*Data provided*.
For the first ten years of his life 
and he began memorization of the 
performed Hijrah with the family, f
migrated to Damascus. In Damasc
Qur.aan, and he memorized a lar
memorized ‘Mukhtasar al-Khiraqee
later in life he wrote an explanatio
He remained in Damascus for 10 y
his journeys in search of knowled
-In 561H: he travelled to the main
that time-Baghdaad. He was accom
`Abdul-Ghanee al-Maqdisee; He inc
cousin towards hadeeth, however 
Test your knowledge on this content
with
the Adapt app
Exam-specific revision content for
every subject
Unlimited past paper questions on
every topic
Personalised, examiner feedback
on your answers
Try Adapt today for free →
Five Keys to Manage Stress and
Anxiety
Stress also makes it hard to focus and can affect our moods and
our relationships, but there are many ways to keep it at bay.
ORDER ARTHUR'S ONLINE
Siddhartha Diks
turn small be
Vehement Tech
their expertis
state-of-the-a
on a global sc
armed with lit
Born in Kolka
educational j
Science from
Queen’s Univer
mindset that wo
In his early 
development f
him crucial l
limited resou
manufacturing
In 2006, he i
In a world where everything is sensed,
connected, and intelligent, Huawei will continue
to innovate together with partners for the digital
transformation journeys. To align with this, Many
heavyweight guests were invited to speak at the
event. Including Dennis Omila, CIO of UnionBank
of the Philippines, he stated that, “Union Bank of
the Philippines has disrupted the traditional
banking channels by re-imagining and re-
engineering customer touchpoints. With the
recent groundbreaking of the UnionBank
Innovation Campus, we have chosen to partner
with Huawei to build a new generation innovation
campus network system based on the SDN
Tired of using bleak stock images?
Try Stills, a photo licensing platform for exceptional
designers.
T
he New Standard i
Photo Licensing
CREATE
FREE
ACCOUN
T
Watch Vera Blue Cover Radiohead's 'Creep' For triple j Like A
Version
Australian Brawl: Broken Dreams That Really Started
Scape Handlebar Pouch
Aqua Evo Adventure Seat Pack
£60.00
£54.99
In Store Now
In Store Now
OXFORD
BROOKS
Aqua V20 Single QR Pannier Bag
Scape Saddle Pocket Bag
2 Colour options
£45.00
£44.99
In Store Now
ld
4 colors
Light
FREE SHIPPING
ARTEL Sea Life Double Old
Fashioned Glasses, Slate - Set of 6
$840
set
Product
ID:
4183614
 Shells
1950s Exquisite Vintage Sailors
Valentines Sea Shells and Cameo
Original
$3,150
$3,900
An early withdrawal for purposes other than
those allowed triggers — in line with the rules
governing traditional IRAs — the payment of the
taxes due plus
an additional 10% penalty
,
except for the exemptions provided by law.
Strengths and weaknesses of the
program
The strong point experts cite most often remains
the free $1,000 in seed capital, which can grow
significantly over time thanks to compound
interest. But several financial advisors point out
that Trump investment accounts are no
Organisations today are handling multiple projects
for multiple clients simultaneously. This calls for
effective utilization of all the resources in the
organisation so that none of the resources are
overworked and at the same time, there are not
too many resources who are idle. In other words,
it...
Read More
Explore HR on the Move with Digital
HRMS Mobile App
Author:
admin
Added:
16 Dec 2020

*What you will do*. Transcribe the lines above precisely, keeping each one unchanged.

*Written response*.
For the first ten years of his life 
and he began memorization of the 
performed Hijrah with the family, f
migrated to Damascus. In Damasc
Qur.aan, and he memorized a lar
memorized ‘Mukhtasar al-Khiraqee
later in life he wrote an explanatio
He remained in Damascus for 10 y
his journeys in search of knowled
-In 561H: he travelled to the main
that time-Baghdaad. He was accom
`Abdul-Ghanee al-Maqdisee; He inc
cousin towards hadeeth, however 
Test your knowledge on this content
with
the Adapt app
Exam-specific revision content for
every subject
Unlimited past paper questions on
every topic
Personalised, examiner feedback
on your answers
Try Adapt today for free →
Five Keys to Manage Stress and
Anxiety
Stress also makes it hard to focus and can affect our moods and
our relationships, but there are many ways to keep it at bay.
ORDER ARTHUR'S ONLINE
Siddhartha Diks
turn small be
Vehement Tech
their expertis
state-of-the-a
on a global sc
armed with lit
Born in Kolka
educational j
Science from
Queen’s Univer
mindset that wo
In his early 
development f
him crucial l
limited resou
manufacturing
In 2006, he i
In a world where everything is sensed,
connected, and intelligent, Huawei will continue
to innovate together with partners for the digital
transformation journeys. To align with this, Many
heavyweight guests were invited to speak at the
event. Including Dennis Omila, CIO of UnionBank
of the Philippines, he stated that, “Union Bank of
the Philippines has disrupted the traditional
banking channels by re-imagining and re-
engineering customer touchpoints. With the
recent groundbreaking of the UnionBank
Innovation Campus, we have chosen to partner
with Huawei to build a new generation innovation
campus network system based on the SDN
Tired of using bleak stock images?
Try Stills, a photo licensing platform for exceptional
designers.
T
he New Standard i
Photo Licensing
CREATE
FREE
ACCOUN
T
Watch Vera Blue Cover Radiohead's 'Creep' For triple j Like A
Version
Australian Brawl: Broken Dreams That Really Started
Scape Handlebar Pouch
Aqua Evo Adventure Seat Pack
£60.00
£54.99
In Store Now
In Store Now
OXFORD
BROOKS
Aqua V20 Single QR Pannier Bag
Scape Saddle Pocket Bag
2 Colour options
£45.00
£44.99
In Store Now
ld
4 colors
Light
FREE SHIPPING
ARTEL Sea Life Double Old
Fashioned Glasses, Slate - Set of 6
$840
set
Product
ID:
4183614
 Shells
1950s Exquisite Vintage Sailors
Valentines Sea Shells and Cameo
Original
$3,150
$3,900
An early withdrawal for purposes other than
those allowed triggers — in line with the rules
governing traditional IRAs — the payment of the
taxes due plus
an additional 10% penalty
,
except for the exemptions provided by law.
Strengths and weaknesses of the
program
The strong point experts cite most often remains
the free $1,000 in seed capital, which can grow
significantly over time thanks to compound
interest. But several financial advisors point out
that Trump investment accounts are no
Organisations today are handling multiple projects
for multiple clients simultaneously. This calls for
effective utilization of all the resources in the
organisation so that none of the resources are
overworked and at the same time, there are not
too many resources who are idle. In other words,
it...
Read More
Explore HR on the Move with Digital
HRMS Mobile App
Author:
admin
Added:
16 Dec 2020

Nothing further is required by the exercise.